Response to AAAS from ATI Environmental Law Center director of litigation Christopher Horner:
"I noticed no relation between our initiative and the AAAS Board's rhetoric until they mentioned us somewhat incongruously.
"The notion that application of laws that expressly cover academics is an 'attack' on them is substantively identical to Hollywood apologists who call application of other laws to Roman Polanski an attack on Polanski. They lost the plot somewhere along the way.
"AAAS's failure to mention the group that invented this series of requests, Greenpeace, informs our conclusion that this outrage is selective, and is therefore either feigned or hypocritical. Their problem is plainly with the laws, but it is a problem they have had over the decades: That transparency and ethics laws also apply to scientists who subsist on taxpayer revenue. This they also forgot to mention.

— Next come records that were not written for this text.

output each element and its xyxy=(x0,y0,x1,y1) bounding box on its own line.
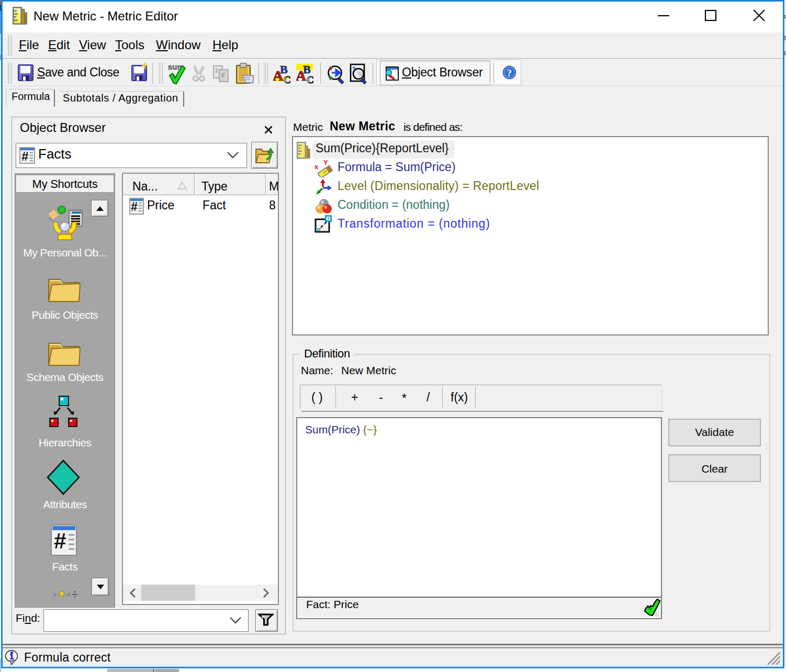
svg-text:C: C xyxy=(307,74,314,85)
svg-text:A: A xyxy=(273,68,284,84)
svg-text:F: F xyxy=(221,71,226,79)
svg-text:F: F xyxy=(215,66,219,74)
svg-text:#: # xyxy=(54,529,66,553)
svg-text:x: x xyxy=(315,163,319,171)
svg-text:A: A xyxy=(296,68,307,84)
svg-text:C: C xyxy=(284,74,291,85)
svg-text:?: ? xyxy=(507,68,512,79)
svg-text:#: # xyxy=(21,149,28,163)
svg-text:#: # xyxy=(131,200,138,214)
svg-text:Y: Y xyxy=(323,159,328,166)
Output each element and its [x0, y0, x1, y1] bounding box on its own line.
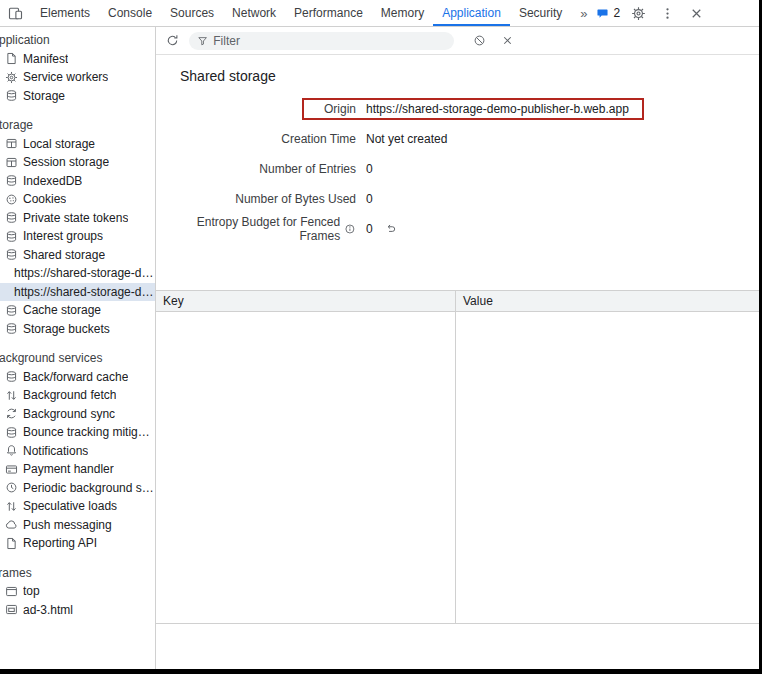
sidebar-item-label: Bounce tracking mitiga…	[23, 425, 155, 439]
column-header-key[interactable]: Key	[156, 291, 456, 311]
refresh-button[interactable]	[161, 30, 183, 52]
toggle-device-toolbar-button[interactable]	[8, 2, 23, 24]
database-icon	[5, 370, 18, 383]
tab-security[interactable]: Security	[510, 0, 571, 26]
filter-funnel-icon	[197, 35, 208, 47]
sidebar-item-label: Manifest	[23, 52, 68, 66]
table-value-column	[456, 312, 759, 623]
sidebar-item-manifest[interactable]: Manifest	[0, 50, 155, 69]
reset-budget-button[interactable]	[382, 220, 400, 238]
sidebar-item-label: Background sync	[23, 407, 115, 421]
column-header-value[interactable]: Value	[456, 291, 759, 311]
shared-storage-panel: Shared storage Origin https://shared-sto…	[156, 27, 759, 669]
clear-button[interactable]	[496, 30, 518, 52]
three-dot-menu-icon	[660, 6, 675, 21]
credit-card-icon	[5, 463, 18, 476]
page-title: Shared storage	[180, 68, 759, 84]
database-icon	[5, 230, 18, 243]
sidebar-item-background-sync[interactable]: Background sync	[0, 405, 155, 424]
sidebar-item-frame-top[interactable]: top	[0, 582, 155, 601]
sidebar-item-service-workers[interactable]: Service workers	[0, 68, 155, 87]
table-icon	[5, 137, 18, 150]
tab-sources[interactable]: Sources	[161, 0, 223, 26]
sidebar-section-frames: Frames top ad-3.html	[0, 564, 155, 620]
database-icon	[5, 304, 18, 317]
sidebar-item-private-state-tokens[interactable]: Private state tokens	[0, 209, 155, 228]
sidebar-item-label: Storage	[23, 89, 65, 103]
tab-memory[interactable]: Memory	[372, 0, 433, 26]
metadata-fields: Origin https://shared-storage-demo-publi…	[156, 94, 759, 244]
gear-icon	[631, 6, 646, 21]
filter-box[interactable]	[189, 32, 454, 50]
sidebar-item-label: Cache storage	[23, 303, 101, 317]
tab-console[interactable]: Console	[99, 0, 161, 26]
sidebar-item-label: IndexedDB	[23, 174, 82, 188]
sidebar-item-label: Payment handler	[23, 462, 114, 476]
devtools-tabbar: Elements Console Sources Network Perform…	[0, 0, 759, 27]
tab-performance[interactable]: Performance	[285, 0, 372, 26]
field-label-creation-time: Creation Time	[156, 132, 356, 146]
sidebar-item-cache-storage[interactable]: Cache storage	[0, 301, 155, 320]
filter-input[interactable]	[213, 34, 446, 48]
document-icon	[5, 52, 18, 65]
sidebar-item-label: ad-3.html	[23, 603, 73, 617]
document-icon	[5, 537, 18, 550]
sidebar-item-cookies[interactable]: Cookies	[0, 190, 155, 209]
field-label-entropy-budget: Entropy Budget for Fenced Frames	[156, 215, 356, 243]
refresh-icon	[166, 34, 179, 47]
sidebar-item-shared-storage[interactable]: Shared storage	[0, 246, 155, 265]
sidebar-item-storage[interactable]: Storage	[0, 87, 155, 106]
sidebar-item-label: Back/forward cache	[23, 370, 128, 384]
up-down-arrows-icon	[5, 500, 18, 513]
sidebar-item-reporting-api[interactable]: Reporting API	[0, 534, 155, 553]
delete-all-button[interactable]	[468, 30, 490, 52]
sidebar-item-label: Push messaging	[23, 518, 112, 532]
sidebar-item-periodic-background-sync[interactable]: Periodic background s…	[0, 479, 155, 498]
sidebar-item-interest-groups[interactable]: Interest groups	[0, 227, 155, 246]
database-icon	[5, 248, 18, 261]
database-icon	[5, 174, 18, 187]
issues-counter-button[interactable]: 2	[596, 6, 620, 20]
database-icon	[5, 211, 18, 224]
sidebar-item-label: Cookies	[23, 192, 66, 206]
sidebar-item-label: Periodic background s…	[23, 481, 154, 495]
sidebar-item-background-fetch[interactable]: Background fetch	[0, 386, 155, 405]
info-icon[interactable]	[344, 223, 356, 235]
tab-elements[interactable]: Elements	[31, 0, 99, 26]
sidebar-item-payment-handler[interactable]: Payment handler	[0, 460, 155, 479]
up-down-arrows-icon	[5, 389, 18, 402]
field-value-number-of-entries: 0	[366, 162, 373, 176]
sidebar-item-label: Session storage	[23, 155, 109, 169]
sidebar-item-shared-storage-origin-2[interactable]: https://shared-storage-d…	[0, 283, 155, 302]
field-row-number-of-entries: Number of Entries 0	[156, 154, 759, 184]
sidebar-item-push-messaging[interactable]: Push messaging	[0, 516, 155, 535]
close-devtools-button[interactable]	[685, 2, 707, 24]
sidebar-item-shared-storage-origin-1[interactable]: https://shared-storage-d…	[0, 264, 155, 283]
database-icon	[5, 426, 18, 439]
sidebar-item-label: Private state tokens	[23, 211, 128, 225]
more-options-button[interactable]	[656, 2, 678, 24]
issues-count: 2	[613, 6, 620, 20]
devtools-body: Application Manifest Service workers Sto…	[0, 27, 759, 669]
sidebar-item-session-storage[interactable]: Session storage	[0, 153, 155, 172]
sidebar-item-back-forward-cache[interactable]: Back/forward cache	[0, 368, 155, 387]
tab-application[interactable]: Application	[433, 0, 510, 26]
field-row-creation-time: Creation Time Not yet created	[156, 124, 759, 154]
settings-button[interactable]	[627, 2, 649, 24]
sidebar-item-bounce-tracking-mitigations[interactable]: Bounce tracking mitiga…	[0, 423, 155, 442]
device-toolbar-icon	[8, 6, 23, 21]
sidebar-item-label: Local storage	[23, 137, 95, 151]
sidebar-item-storage-buckets[interactable]: Storage buckets	[0, 320, 155, 339]
sidebar-item-local-storage[interactable]: Local storage	[0, 135, 155, 154]
undo-icon	[385, 223, 397, 235]
sidebar-item-frame-ad-3[interactable]: ad-3.html	[0, 601, 155, 620]
database-icon	[5, 322, 18, 335]
sidebar-item-speculative-loads[interactable]: Speculative loads	[0, 497, 155, 516]
field-label-number-of-bytes-used: Number of Bytes Used	[156, 192, 356, 206]
more-tabs-button[interactable]: »	[571, 0, 596, 26]
tab-network[interactable]: Network	[223, 0, 285, 26]
sidebar-item-notifications[interactable]: Notifications	[0, 442, 155, 461]
cookie-icon	[5, 193, 18, 206]
sidebar-item-label: Notifications	[23, 444, 88, 458]
sidebar-item-indexeddb[interactable]: IndexedDB	[0, 172, 155, 191]
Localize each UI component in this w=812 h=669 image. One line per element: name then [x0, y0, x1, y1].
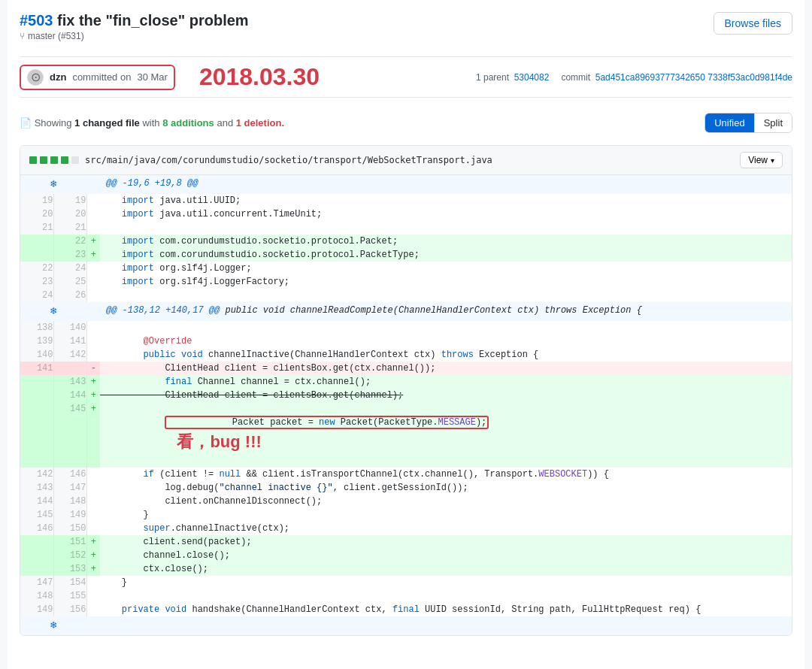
table-row: 145 149 }	[20, 508, 792, 522]
hunk-expand-icon-2[interactable]: ❄	[20, 302, 86, 321]
parent-label: 1 parent	[476, 72, 509, 83]
stats-text: 📄 Showing 1 changed file with 8 addition…	[20, 117, 284, 129]
highlight-box: Packet packet = new Packet(PacketType.ME…	[165, 416, 489, 429]
hunk1-header-text: @@ -19,6 +19,8 @@	[100, 175, 792, 194]
commit-label: commit	[561, 72, 590, 83]
changed-count: 1 changed file	[74, 117, 140, 129]
commit-branch: ⑂ master (#531)	[20, 31, 249, 41]
table-row: 148 155	[20, 589, 792, 603]
hunk-header-1: ❄ @@ -19,6 +19,8 @@	[20, 175, 792, 194]
diff-block-green	[29, 156, 37, 164]
commit-hash-link[interactable]: 5ad451ca89693777342650 7338f53ac0d981f4d…	[595, 72, 792, 83]
table-row: 138 140	[20, 321, 792, 334]
author-action: committed on	[72, 71, 131, 83]
diff-blocks	[29, 156, 79, 164]
table-row: 22 24 import org.slf4j.Logger;	[20, 262, 792, 275]
table-row: 144 148 client.onChannelDisconnect();	[20, 495, 792, 508]
file-icon: 📄	[20, 117, 32, 129]
table-row: 139 141 @Override	[20, 334, 792, 348]
table-row: 23 25 import org.slf4j.LoggerFactory;	[20, 275, 792, 289]
stats-bar: 📄 Showing 1 changed file with 8 addition…	[20, 107, 792, 139]
table-row: 20 20 import java.util.concurrent.TimeUn…	[20, 207, 792, 221]
table-row: 143 + final Channel channel = ctx.channe…	[20, 375, 792, 389]
avatar-icon: ⊙	[31, 70, 41, 84]
chevron-down-icon: ▾	[771, 156, 774, 165]
table-row: 141 - ClientHead client = clientsBox.get…	[20, 362, 792, 375]
additions-count: 8 additions	[162, 117, 214, 129]
table-row: 145 + Packet packet = new Packet(PacketT…	[20, 402, 792, 468]
table-row: 23 + import com.corundumstudio.socketio.…	[20, 248, 792, 262]
table-row: 19 19 import java.util.UUID;	[20, 194, 792, 207]
avatar: ⊙	[27, 69, 44, 86]
browse-files-button[interactable]: Browse files	[714, 12, 792, 35]
file-view-button[interactable]: View ▾	[740, 152, 783, 168]
hunk2-header-text: @@ -138,12 +140,17 @@ public void channe…	[100, 302, 792, 321]
diff-container: src/main/java/com/corundumstudio/socketi…	[20, 145, 792, 636]
commit-date-short: 30 Mar	[137, 71, 167, 83]
table-row: 22 + import com.corundumstudio.socketio.…	[20, 235, 792, 248]
commit-meta: 1 parent 5304082 commit 5ad451ca89693777…	[476, 72, 792, 83]
view-toggle: Unified Split	[704, 113, 792, 133]
author-row: ⊙ dzn committed on 30 Mar 2018.03.30 1 p…	[20, 56, 792, 98]
table-row: 152 + channel.close();	[20, 549, 792, 562]
file-path-text: src/main/java/com/corundumstudio/socketi…	[85, 155, 492, 165]
table-row: 140 142 public void channelInactive(Chan…	[20, 348, 792, 362]
table-row: 21 21	[20, 221, 792, 235]
table-row: 153 + ctx.close();	[20, 562, 792, 576]
table-row: 147 154 }	[20, 576, 792, 589]
diff-table: ❄ @@ -19,6 +19,8 @@ 19 19 import java.ut…	[20, 175, 792, 635]
diff-file-path: src/main/java/com/corundumstudio/socketi…	[29, 155, 492, 165]
file-view-controls: View ▾	[740, 152, 783, 168]
author-name[interactable]: dzn	[50, 71, 66, 83]
table-row: 149 156 private void handshake(ChannelHa…	[20, 603, 792, 616]
hunk-header-2: ❄ @@ -138,12 +140,17 @@ public void chan…	[20, 302, 792, 321]
diff-block-green2	[40, 156, 47, 164]
branch-icon: ⑂	[20, 31, 25, 41]
table-row: 146 150 super.channelInactive(ctx);	[20, 522, 792, 535]
hunk-expand-icon-3[interactable]: ❄	[20, 616, 86, 635]
table-row: 151 + client.send(packet);	[20, 535, 792, 549]
table-row: 143 147 log.debug("channel inactive {}",…	[20, 481, 792, 495]
author-info-box: ⊙ dzn committed on 30 Mar	[20, 65, 175, 90]
diff-block-green3	[50, 156, 58, 164]
commit-date-big: 2018.03.30	[199, 63, 320, 91]
commit-title: #503 fix the "fin_close" problem	[20, 12, 249, 29]
pr-number[interactable]: #503	[20, 12, 53, 29]
table-row: 24 26	[20, 289, 792, 302]
hunk-expand-icon[interactable]: ❄	[20, 175, 86, 194]
unified-view-button[interactable]: Unified	[705, 114, 754, 132]
split-view-button[interactable]: Split	[755, 114, 792, 132]
deletions-count: 1 deletion.	[236, 117, 284, 129]
commit-title-text: fix the "fin_close" problem	[57, 12, 249, 29]
diff-file-header: src/main/java/com/corundumstudio/socketi…	[20, 146, 792, 175]
diff-block-green4	[61, 156, 68, 164]
parent-hash-link[interactable]: 5304082	[514, 72, 550, 83]
table-row: 142 146 if (client != null && client.isT…	[20, 468, 792, 481]
hunk-footer: ❄	[20, 616, 792, 635]
diff-block-gray	[71, 156, 79, 164]
table-row: 144 + ClientHead client = clientsBox.get…	[20, 389, 792, 402]
annotation-text: 看，bug !!!	[177, 432, 261, 451]
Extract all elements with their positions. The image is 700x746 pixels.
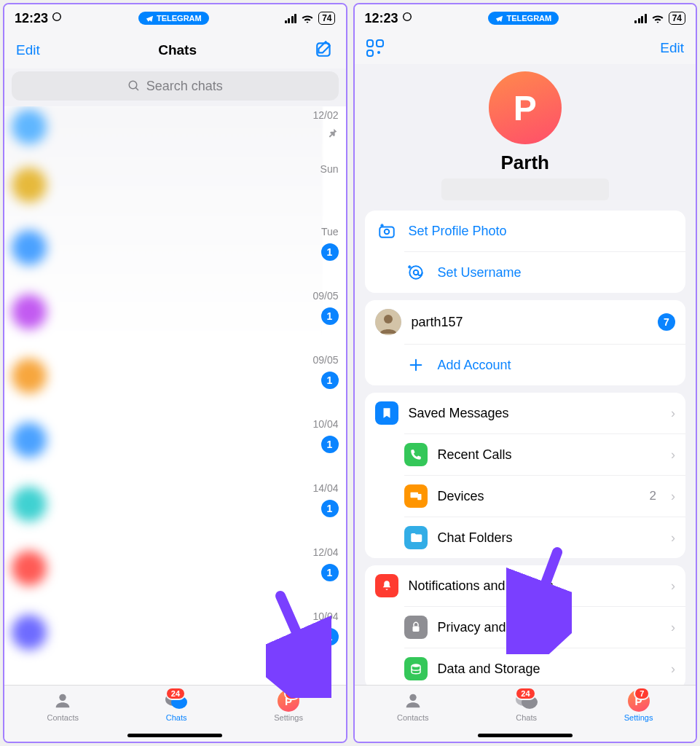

"Finally, the American Association of University Professors' code of professional ethics indicates that efforts to manipulate the peer review process are impermissible. Given the overlap, and for other reasons, we assume AAAS agrees with these principles or at a minimum accepts them. But this, too, is insincere if such behavior is permitted or ignored where just cause indicates further inquiry is warranted, as long as the parties at issue are those whose views the AAAS or AAUP sympathize with. In Mann's case, if our review of his documents which belong to the taxpayer also happen to exonerate him from the suspicions that have arisen, we will be the first to do so."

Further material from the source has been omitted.